1
votes

I'm trying to read a partitioned parquet directory stored in an s3 bucket.

For the sake of this question, let's call the bucket bucket. The bucket has one folder which has subsequent partitions based on year/month/day/hour.

So, if a .parquet file was to be reached, the url would be:

s3://bucket/folder/year/month/day/hour

I tried to read it as I would do for any other parquet file. I've been working with them recently. However, I hadn't tried reading a partitioned file so far.

I've included my sample code below:

import s3fs
import pandas as pd
import boto3

# Creating an S3 Filesystem (Only required when using S3)

s3 = s3fs.S3FileSystem()
s3_path = "s3://bucket"
directory = 'folder'

# Loading Files (S3)

data = pq.ParquetDataset(f'{s3_path}/{directory}', filesystem = s3).read_pandas().to_pandas()

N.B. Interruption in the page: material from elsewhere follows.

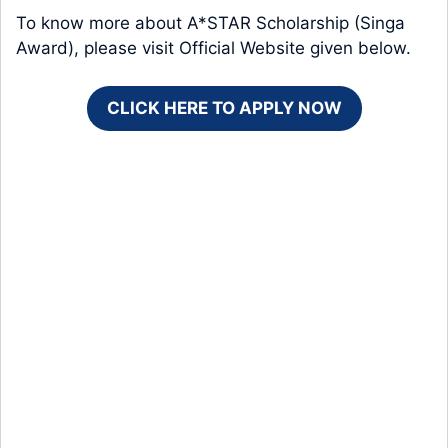
To know more about A*STAR Scholarship (Singa
Award), please visit Official Website given below.
CLICK HERE TO APPLY NOW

This is the flow I've used and I know it works for general parquet files. Now, the error that I get is this:

ValueError: Directory name did not appear to be a partition: 2019

I've already tried to dive into 2019 since I figured that the first level only had 2019 as a folder so it might think it was a subdirectory and not a partition.

The path then looked like s3://bucket/folder/2019

However, that gave me the following error, along similar lines:

ValueError: Directory name did not appear to be a partition: 05

I've also tried using fastparquet following an approach from this question: How to read partitioned parquet files from S3 using pyarrow in python

That didn't work either. If I tried printing the list of files using the all_paths_from_s3 from the answer to the question above, it gave me a blank list [].

1

1 Answers

2
votes

It happens because the partitioning path should look like this:

s3://bucket/folder/year=2019/month=05/day=01

If you are using Kinesis Firehose to persist the data to the S3 buckets (for example), you can use the prefix option to override the default AWS year/month/day/hour format.